The world health body noted that countries must continue to address operational gaps and continually improve, adapt and refine their COVID-19 vaccination campaigns. 

“Of the 30 countries that have submitted data to WHO on operational readiness, one in two have not conducted intra-action reviews, which are key to assessing and fine-tuning progress. One in three countries have not updated their National Vaccine Deployment Plans, which instruct all COVID-19 vaccination actions in each country.

“WHO is providing tailored policy advice and technical guidance and support to African countries to help enhance their logistics, planning and monitoring capacities. WHO is also working to share valuable lessons and experiences between countries,” it said.

 WHO noted that COVID-19 cases are declining slightly in Africa but remain stubbornly high. 

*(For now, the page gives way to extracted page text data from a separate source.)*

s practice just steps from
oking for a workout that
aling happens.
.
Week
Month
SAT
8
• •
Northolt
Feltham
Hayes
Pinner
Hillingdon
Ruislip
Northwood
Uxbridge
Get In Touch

It said a rising number of new cases in Central, East and West Africa pushed case numbers up to nearly 215,000 in the week ending on 29 August. 

“Twenty-five countries—over 45 per cent of African countries—are reporting high or fast-rising case numbers. Over 5,500 deaths were reported in the week ending on 29 August.

 “Although Africa’s third wave peaked in July, the decline in new cases is at a glacial pace—far slower than in previous waves. The pandemic is still raging in Africa and we must not let our guard down. Every hour 26 Africans die of COVID-19,” WHO said. 

The highly transmissible Delta variant has been found in 31 African countries. The Alpha variant has been detected in 44 countries and the Beta variant in 39, WHO said.

The C.1.2 variant has been identified in 114 cases in South Africa. Single cases have been found in four other African countries, and very low case numbers have been reported internationally. While first reported to WHO in July, the prevalence of this new variant remains very low. To be identified as a variant of concern there must be evidence of an impact on transmissibility, severity or immunity. This is not the case for the C.1.2 variant, yet more data is required.

“We are closely monitoring the spread and evolution of all reported variants of COVID-19, including C.1.2. Mask wearing, physical distancing and regular hand washing will help keep you safe from all variants,” said Dr. Moeti.